What to work on:
Below are the records. Gather each line that holds "Системная".

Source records
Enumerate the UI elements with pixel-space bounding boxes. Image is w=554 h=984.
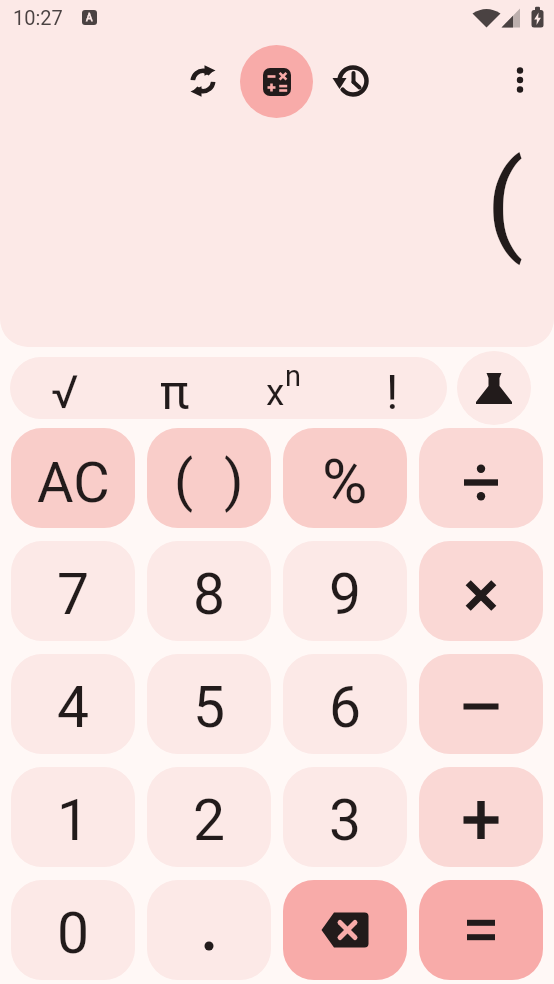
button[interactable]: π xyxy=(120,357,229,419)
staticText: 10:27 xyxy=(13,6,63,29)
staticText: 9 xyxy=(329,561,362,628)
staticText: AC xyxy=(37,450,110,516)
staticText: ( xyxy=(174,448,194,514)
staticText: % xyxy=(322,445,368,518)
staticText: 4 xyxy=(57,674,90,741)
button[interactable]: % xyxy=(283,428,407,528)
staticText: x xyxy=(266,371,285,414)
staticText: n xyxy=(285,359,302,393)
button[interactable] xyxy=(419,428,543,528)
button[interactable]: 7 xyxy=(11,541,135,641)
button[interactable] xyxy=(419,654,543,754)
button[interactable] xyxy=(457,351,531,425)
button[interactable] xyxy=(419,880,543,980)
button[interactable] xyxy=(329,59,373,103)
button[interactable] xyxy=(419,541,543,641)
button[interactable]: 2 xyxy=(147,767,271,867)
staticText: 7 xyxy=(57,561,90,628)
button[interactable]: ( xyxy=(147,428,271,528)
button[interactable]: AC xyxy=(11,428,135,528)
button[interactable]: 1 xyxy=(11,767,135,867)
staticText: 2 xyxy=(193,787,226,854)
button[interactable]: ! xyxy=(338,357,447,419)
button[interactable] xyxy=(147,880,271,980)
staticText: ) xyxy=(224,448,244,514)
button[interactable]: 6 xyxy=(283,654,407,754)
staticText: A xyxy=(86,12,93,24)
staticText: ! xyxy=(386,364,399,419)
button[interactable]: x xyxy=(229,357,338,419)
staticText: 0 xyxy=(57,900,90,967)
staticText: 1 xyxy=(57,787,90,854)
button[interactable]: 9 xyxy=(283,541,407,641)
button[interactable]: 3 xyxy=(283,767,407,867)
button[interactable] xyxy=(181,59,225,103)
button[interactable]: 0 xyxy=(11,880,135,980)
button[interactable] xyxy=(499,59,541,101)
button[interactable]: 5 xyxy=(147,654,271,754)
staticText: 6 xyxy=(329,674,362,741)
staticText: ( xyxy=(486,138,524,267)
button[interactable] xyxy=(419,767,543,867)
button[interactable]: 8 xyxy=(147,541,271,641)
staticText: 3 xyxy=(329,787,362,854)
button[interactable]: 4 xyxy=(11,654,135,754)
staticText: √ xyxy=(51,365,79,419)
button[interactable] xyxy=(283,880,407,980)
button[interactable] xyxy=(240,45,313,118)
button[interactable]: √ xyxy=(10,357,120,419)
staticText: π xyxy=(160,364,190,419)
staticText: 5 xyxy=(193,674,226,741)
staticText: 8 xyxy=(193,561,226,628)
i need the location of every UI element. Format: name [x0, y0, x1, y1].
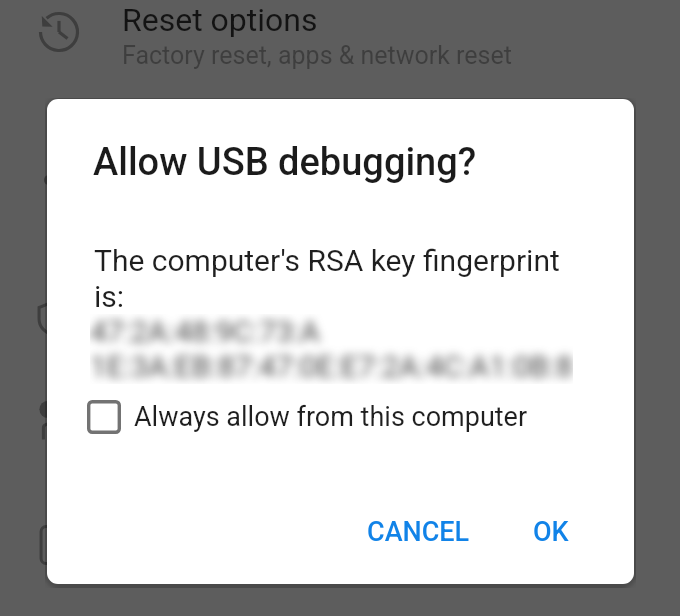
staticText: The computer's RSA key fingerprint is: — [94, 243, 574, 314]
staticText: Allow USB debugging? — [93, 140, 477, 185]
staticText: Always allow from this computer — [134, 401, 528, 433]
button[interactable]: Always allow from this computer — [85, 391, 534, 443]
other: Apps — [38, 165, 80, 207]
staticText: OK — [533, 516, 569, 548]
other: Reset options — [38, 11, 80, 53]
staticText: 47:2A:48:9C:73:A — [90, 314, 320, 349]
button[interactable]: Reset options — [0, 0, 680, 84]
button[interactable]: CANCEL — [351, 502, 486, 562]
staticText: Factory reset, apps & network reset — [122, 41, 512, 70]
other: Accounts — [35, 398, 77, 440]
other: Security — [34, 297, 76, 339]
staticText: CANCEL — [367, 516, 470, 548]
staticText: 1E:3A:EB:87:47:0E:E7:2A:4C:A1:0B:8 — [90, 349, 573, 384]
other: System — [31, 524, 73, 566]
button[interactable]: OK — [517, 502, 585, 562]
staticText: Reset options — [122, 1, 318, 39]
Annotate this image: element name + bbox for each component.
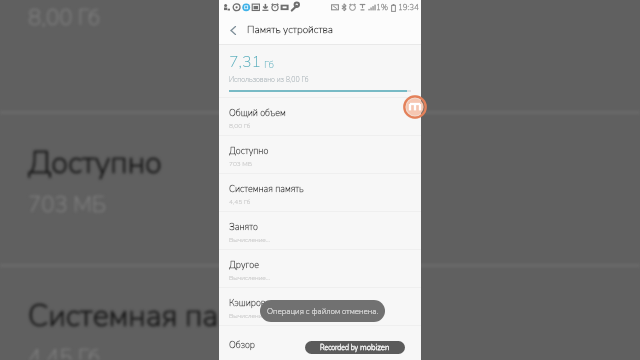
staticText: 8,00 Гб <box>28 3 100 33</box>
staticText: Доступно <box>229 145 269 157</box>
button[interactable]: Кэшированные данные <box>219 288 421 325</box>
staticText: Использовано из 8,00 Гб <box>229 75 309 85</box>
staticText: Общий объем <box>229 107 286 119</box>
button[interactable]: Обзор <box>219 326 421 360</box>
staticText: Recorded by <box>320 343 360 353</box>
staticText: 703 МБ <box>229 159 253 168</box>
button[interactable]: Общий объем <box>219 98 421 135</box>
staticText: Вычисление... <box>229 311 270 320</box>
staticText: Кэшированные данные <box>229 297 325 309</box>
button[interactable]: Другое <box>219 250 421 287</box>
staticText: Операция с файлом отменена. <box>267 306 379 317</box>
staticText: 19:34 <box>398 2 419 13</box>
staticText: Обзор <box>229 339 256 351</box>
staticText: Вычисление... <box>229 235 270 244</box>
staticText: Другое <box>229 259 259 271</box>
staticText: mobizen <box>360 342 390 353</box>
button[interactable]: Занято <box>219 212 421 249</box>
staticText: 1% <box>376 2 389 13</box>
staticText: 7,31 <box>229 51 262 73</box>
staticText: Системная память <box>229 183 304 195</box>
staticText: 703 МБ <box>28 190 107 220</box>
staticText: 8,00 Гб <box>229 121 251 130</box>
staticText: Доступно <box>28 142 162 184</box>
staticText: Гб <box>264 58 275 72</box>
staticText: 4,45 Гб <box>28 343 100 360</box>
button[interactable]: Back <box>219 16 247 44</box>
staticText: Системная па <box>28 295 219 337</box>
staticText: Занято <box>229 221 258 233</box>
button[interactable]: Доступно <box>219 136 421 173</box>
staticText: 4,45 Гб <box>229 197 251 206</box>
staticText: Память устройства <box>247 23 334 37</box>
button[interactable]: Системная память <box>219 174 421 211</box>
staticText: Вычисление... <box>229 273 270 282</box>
--
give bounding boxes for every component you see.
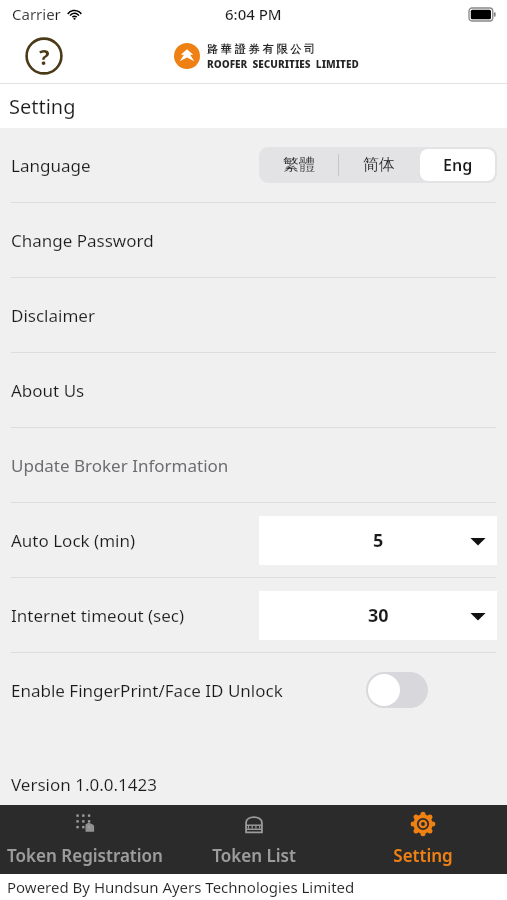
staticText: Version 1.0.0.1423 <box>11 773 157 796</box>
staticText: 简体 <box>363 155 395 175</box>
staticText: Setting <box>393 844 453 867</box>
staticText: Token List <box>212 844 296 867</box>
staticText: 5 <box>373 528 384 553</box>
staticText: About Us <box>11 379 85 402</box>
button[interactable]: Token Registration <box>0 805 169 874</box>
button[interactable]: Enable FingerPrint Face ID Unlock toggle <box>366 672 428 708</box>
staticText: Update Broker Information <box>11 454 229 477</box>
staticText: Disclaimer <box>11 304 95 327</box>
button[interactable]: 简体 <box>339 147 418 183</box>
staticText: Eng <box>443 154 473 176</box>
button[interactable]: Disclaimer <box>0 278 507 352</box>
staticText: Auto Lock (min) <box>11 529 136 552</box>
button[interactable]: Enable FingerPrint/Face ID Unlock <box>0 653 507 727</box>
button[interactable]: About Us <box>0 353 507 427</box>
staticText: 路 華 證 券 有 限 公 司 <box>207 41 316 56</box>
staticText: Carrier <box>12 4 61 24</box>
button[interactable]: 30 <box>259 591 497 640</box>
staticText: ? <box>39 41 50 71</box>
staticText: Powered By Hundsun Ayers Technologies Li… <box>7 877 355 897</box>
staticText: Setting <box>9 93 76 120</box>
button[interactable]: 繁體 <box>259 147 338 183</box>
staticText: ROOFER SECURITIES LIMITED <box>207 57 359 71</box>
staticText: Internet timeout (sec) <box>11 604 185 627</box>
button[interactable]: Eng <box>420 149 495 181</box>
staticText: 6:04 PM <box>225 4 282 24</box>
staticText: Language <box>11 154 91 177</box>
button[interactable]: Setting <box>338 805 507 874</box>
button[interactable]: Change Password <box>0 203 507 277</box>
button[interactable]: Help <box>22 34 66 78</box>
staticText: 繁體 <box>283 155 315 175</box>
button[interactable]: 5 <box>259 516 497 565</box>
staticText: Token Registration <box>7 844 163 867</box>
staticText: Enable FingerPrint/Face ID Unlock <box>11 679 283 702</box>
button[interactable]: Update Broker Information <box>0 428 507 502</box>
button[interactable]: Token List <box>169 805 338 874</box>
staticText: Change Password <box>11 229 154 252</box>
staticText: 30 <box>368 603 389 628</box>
==
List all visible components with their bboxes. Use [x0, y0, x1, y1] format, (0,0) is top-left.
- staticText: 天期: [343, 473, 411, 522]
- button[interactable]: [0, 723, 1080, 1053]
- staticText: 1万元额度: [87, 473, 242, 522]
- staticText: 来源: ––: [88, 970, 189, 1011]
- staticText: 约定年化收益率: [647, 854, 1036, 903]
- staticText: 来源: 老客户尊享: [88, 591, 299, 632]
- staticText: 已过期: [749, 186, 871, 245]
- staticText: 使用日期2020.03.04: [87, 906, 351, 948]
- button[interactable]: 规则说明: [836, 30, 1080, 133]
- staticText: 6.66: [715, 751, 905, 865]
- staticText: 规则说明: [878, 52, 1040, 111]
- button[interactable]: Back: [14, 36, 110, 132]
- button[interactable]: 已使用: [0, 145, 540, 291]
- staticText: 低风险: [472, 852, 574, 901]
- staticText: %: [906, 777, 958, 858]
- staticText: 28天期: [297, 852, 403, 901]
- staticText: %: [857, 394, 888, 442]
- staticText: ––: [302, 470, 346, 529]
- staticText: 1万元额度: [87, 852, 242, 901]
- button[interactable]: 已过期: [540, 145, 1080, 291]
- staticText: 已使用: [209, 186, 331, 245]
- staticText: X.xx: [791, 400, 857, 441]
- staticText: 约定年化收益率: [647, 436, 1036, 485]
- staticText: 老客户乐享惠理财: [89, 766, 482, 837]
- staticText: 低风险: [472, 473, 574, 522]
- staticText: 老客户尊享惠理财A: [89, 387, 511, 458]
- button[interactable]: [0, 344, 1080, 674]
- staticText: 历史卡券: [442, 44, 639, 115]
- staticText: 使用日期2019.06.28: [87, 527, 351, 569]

Your solution:
staticText: Системная память <box>229 183 304 195</box>
staticText: Системная па <box>28 295 219 337</box>
button[interactable]: Системная память <box>219 174 421 211</box>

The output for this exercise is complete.